I'm using SWISH-E 2.2.3.

Here is my 'spider_config':
@servers = (
    {
        skip        => 0, 
	debug	=>	DEBUG_INFO | DEBUG_SKIPPED | DEBUG_LINKS |
DEBUG_FAILED | DEBUG_HEADERS,        
        base_url    => 'http://www.somesite.com/catalog',
        same_hosts  => [],
        agent       => 'swish-e spider http://swish-e.org/',
        email       => 'nuno.ferreira@globalti.pt',
	use_md5		=> 1,
        test_url    => sub { $_[0]->path =~ /catalog/ },
	test_response => sub {
			my $content_type = $_[2]->content_type;
			return $content_type =~ m!text/html!;
			#my $ok = grep { $_ eq $content_type } qw{
text/html text/plain };
			#return 1 if $ok;
			#return;
	},
        delay_min   => 0.01, 
        keep_alive  => 1,     
    }
);    

And here is my 'swish-e.conf':
IndexReport 3
IndexFile /usr/local/swish/somesite.dat
IndexDir /usr/local/bin/spider.pl
MetaNames descricao sku keywords nomeproduto
SwishProgParameters /usr/local/swish/spider_config

I start the spidering/indexing like this:
# swish-e -c /path/to/swish-e.conf -S prog

It starts and it looks like it is doing everything I want, then it
suddenly crashes with:
<SNIP>
Looking at extracted tag '<td background="/images/verao_foo_d.jpg">'
! Found 0 links in
http://www.somesite.com/catalog/formas.php?PHPSESSID=85c724f87fc7f0e6842
5e6454bb4e11d
http://www.somesite.com/catalog/detras_loja.php?PHPSESSID=85c724f87fc7f0
e68425e6454bb4e11d - Using DEFAULT (HTML2) parser -  (565 words)
err: External program failed to return required headers Path-Name: &
Content-Length:
.
</SNIP>

It always crashes in the same place.
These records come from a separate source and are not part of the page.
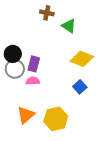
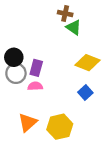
brown cross: (47, 13) -> (65, 14), moved

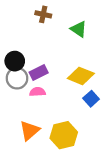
brown cross: (65, 14) -> (43, 14), moved
yellow diamond: (87, 63) -> (81, 76), moved
purple rectangle: (36, 68) -> (39, 72), turned 49

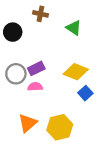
black circle: (15, 61) -> (13, 32), moved

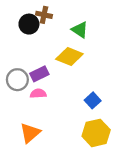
black circle: (13, 32) -> (29, 24), moved
yellow diamond: (76, 72) -> (69, 57), moved
yellow hexagon: (60, 127) -> (96, 133), moved

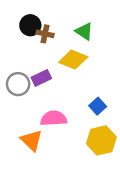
brown cross: (44, 15) -> (45, 34), moved
pink semicircle: (38, 94) -> (54, 118), moved, size x1.5
orange triangle: (30, 133) -> (32, 140), turned -35

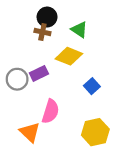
black circle: (30, 25) -> (47, 17), moved
blue square: (98, 106) -> (92, 86), moved
pink semicircle: (54, 118) -> (50, 111), turned 110

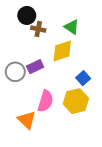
black circle: (47, 17) -> (27, 15), moved
yellow diamond: (69, 56) -> (62, 51), turned -40
yellow hexagon: (95, 132) -> (76, 101), moved

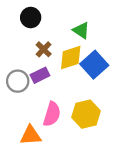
brown cross: (38, 29) -> (44, 49), moved, turned 32
blue square: (83, 78) -> (94, 65), moved, size x1.6
orange triangle: (27, 120) -> (31, 135), turned -48

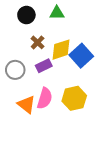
green triangle: (81, 30) -> (57, 13), moved, turned -35
purple rectangle: (40, 75) -> (44, 66), moved
orange triangle: (31, 135) -> (26, 104), moved, turned 42

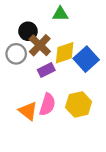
black circle: (26, 15) -> (28, 31), moved
brown cross: (38, 42) -> (40, 45), size x1.5
gray circle: (15, 70) -> (16, 54), moved

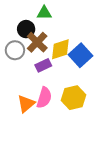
green triangle: (60, 14) -> (44, 13), moved
orange triangle: (28, 111) -> (26, 104), turned 42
If I spider a different site, it
crashes also and always in the same place.
I've found this thread <http://swish-e.org/archive/3817.html> that is
related to my problem but after reading it, I became even more confused
because now I know that I may be looking at the wrong debug line because
of the beffering issues.

Can anyone explain what is happening and, hopefully, post a solution.

TIA,
Nuno
Received on Mon Mar 31 13:42:07 2003